__Input material__:
==============================
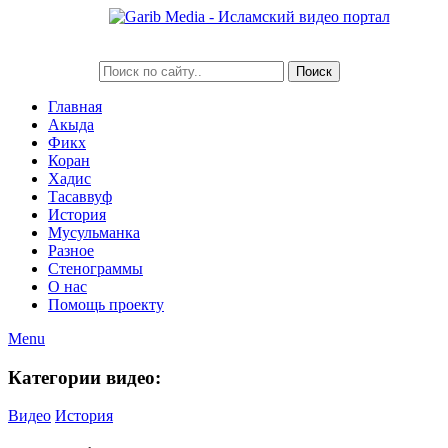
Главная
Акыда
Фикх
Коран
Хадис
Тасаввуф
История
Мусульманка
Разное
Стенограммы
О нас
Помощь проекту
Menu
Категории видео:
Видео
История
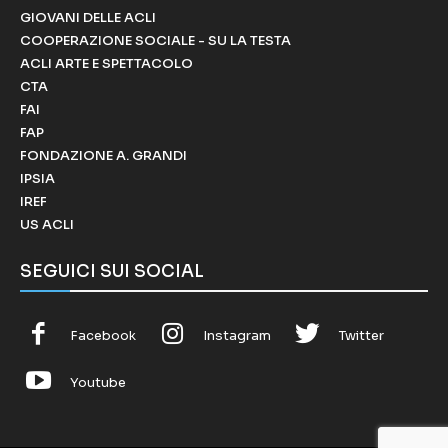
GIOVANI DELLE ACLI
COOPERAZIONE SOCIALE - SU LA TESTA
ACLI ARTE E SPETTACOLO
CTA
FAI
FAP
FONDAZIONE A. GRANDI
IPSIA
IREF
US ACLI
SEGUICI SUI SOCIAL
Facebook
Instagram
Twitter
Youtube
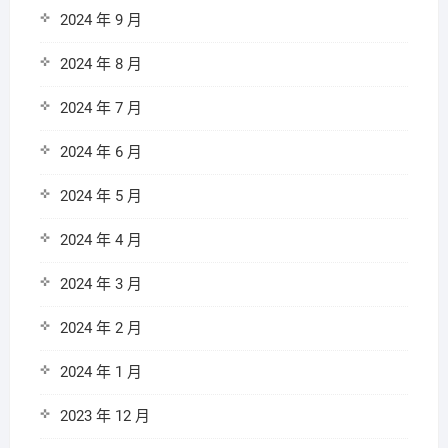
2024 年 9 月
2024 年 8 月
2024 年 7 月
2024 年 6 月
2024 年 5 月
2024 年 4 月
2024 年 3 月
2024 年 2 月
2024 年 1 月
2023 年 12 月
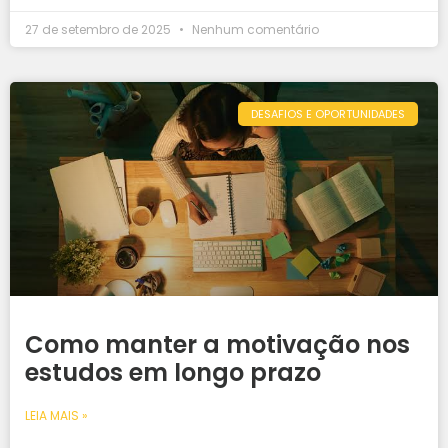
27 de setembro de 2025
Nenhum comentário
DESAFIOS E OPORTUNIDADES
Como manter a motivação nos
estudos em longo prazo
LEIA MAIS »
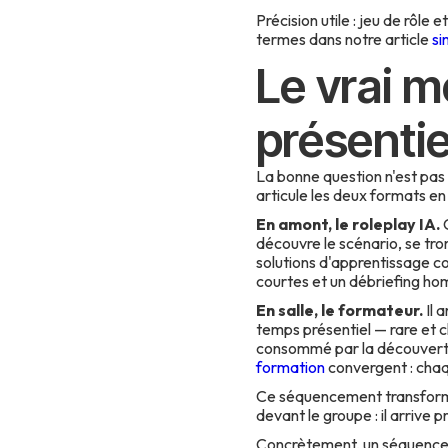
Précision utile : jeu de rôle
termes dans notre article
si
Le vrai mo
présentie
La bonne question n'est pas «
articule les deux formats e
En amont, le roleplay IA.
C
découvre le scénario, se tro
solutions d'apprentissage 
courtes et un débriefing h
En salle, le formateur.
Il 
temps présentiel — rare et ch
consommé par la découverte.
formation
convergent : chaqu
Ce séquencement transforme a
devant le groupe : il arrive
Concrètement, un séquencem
==============================
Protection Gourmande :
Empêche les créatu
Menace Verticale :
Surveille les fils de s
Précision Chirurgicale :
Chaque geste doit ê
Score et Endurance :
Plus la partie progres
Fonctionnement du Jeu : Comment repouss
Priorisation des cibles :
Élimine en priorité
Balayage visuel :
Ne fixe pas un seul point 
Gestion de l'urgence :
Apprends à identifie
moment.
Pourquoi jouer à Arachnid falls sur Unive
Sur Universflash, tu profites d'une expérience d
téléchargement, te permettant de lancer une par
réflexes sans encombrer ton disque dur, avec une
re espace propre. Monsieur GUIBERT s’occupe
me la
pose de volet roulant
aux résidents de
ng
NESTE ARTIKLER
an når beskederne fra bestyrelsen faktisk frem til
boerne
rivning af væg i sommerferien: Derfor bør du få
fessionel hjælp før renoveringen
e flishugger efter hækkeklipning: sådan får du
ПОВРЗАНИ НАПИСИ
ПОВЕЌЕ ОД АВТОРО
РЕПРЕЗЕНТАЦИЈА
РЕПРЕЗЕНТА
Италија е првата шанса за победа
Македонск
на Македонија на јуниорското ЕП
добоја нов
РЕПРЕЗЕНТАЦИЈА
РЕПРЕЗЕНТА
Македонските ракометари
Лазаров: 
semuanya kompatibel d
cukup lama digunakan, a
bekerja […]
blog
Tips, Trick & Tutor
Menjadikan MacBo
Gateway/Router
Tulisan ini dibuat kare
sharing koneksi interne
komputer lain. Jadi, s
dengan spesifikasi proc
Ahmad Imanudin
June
==============================
Transcribe the lines above between the line holding "e flishugger efter" and the line holding "Tips, Trick & Tutor", inclusive, exactly as they stand and with nothing added.

__Answer space__:
e flishugger efter hækkeklipning: sådan får du
ПОВРЗАНИ НАПИСИ
ПОВЕЌЕ ОД АВТОРО
РЕПРЕЗЕНТАЦИЈА
РЕПРЕЗЕНТА
Италија е првата шанса за победа
Македонск
на Македонија на јуниорското ЕП
добоја нов
РЕПРЕЗЕНТАЦИЈА
РЕПРЕЗЕНТА
Македонските ракометари
Лазаров: 
semuanya kompatibel d
cukup lama digunakan, a
bekerja […]
blog
Tips, Trick & Tutor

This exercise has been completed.